I am convinced that it is my mission to walk this path, so that others do not have to also walk the same convoluted, challenging, and tortuous path.

And I strongly believe that nobody should depend solely on conventional medicine to manage their MS symptoms in this day and age.

Now on to the good stuff…

Here are a few recommendations…

 Because most MS symptoms are somewhat related to inflammation in the body, anything one can do to reduce inflammation, as well as combat oxidative stress, helps improve physical function.

If you just asked, “What is oxidative stress?” No worries, I will break that down in a resource that you will soon have access to (hint: open your emails from me!). I digress.

As a good place to start, there are tweaks we could make in our lifestyle, such as ensuring we are eating the right foods & taking the right supplements. 

In addition, there are specific recommendations based on what the exact physical limitation is.

Anti-inflammatory, antioxidant & detox foods (mostly veggies!!!)

Turmeric Curcumin

Ginger

Garlic

Onions

Broccoli

Cabbage

Cauliflower

Brussels Sprouts

Kale and other leafy green vegetables

Brightly colored vegetables that look like the rainbow

Fruit, especially berries

Good quality proteins

“Let food be thy medicine. And let thy medicine be food” — Hippocrates

Gut healers

Bone broth

Collagen

Probiotics

Brain healers

Good fats such as-

Avocado

Salmon

Coconut oil

Olive oil

Avoid highly inflammatory foods

Gluten

Dairy

Reduce or eliminate

Processed sugars

Processed foods

Supplements

Turmeric (anti-inflammatory and antioxidant)

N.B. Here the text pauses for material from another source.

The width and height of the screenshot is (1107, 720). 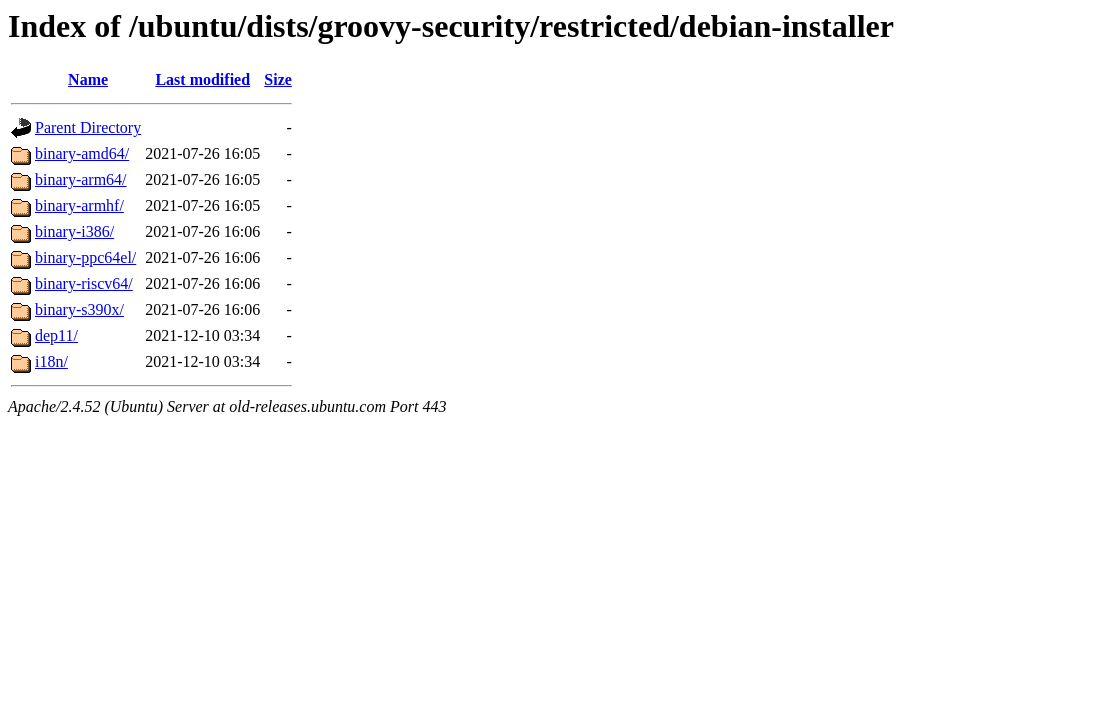 What do you see at coordinates (56, 335) in the screenshot?
I see `dep11/` at bounding box center [56, 335].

Astaxanthin (best anti-oxidant in my books!!! Extremely potent)

Vitamin D3+K2 (bone health, pain, immune function, brain function)

Omega-3 (brain function & inflammation)

Omega 6 (brain function & inflammation)

CoQ10/ Ubiquinol (muscle recovery & pain)

Phosphatidylcholine (brain & mitochondrial function)

R-ALA (great for muscle spasms & spasticity, nerve pain, numbness & tingling)

Chelated Magnesium (great for muscle spasms & spasticity)

Equipment

Moist heat-spray water on a heating pad (great for spasms)

Ice pack-sometimes this is what you need for a new injury/pain or inflamed joint (first 24-48 hrs)

At other times your body wants you to alternate one with the other.

Braces-back brace, knee brace etc.

Hydrate

With WATER!!! This helps your body function & detoxify

Lemon water is great first thing in the morning

Rehabilitate

Regular exercise HIIT-high intensity interval training (or modified to moderate)- and weight training if able, and not just aerobics.

Physical therapy or a trainer are often necessary to get us started with an assessment of where we are, and what we need going forward.

Stretching is underrated in MS, and works wonders for spasms & spasticity especially.

Reduce stress

Get 8+ hours of sleep every night

Yoga

Pray/ meditate

Practice gratitude

Mindfulness

Breathwork

Create & enforce boundaries

You don’t have to do all the things. Pick what can fit into your lifestyle and work on it.

Now, if you’re a super-achiever who already does everything I just recommended, yay you! There’s a lot more where that came from. Trust me. 👌🏾

DISCLAIMER!!!

Lastly, check with your doctor before implementing anything new. I am NOT your doctor, though I am a doctor.

I am purely educating and not giving you medical advice, and it is certainly not tailored specifically to you because I don’t have enough information on you to do that.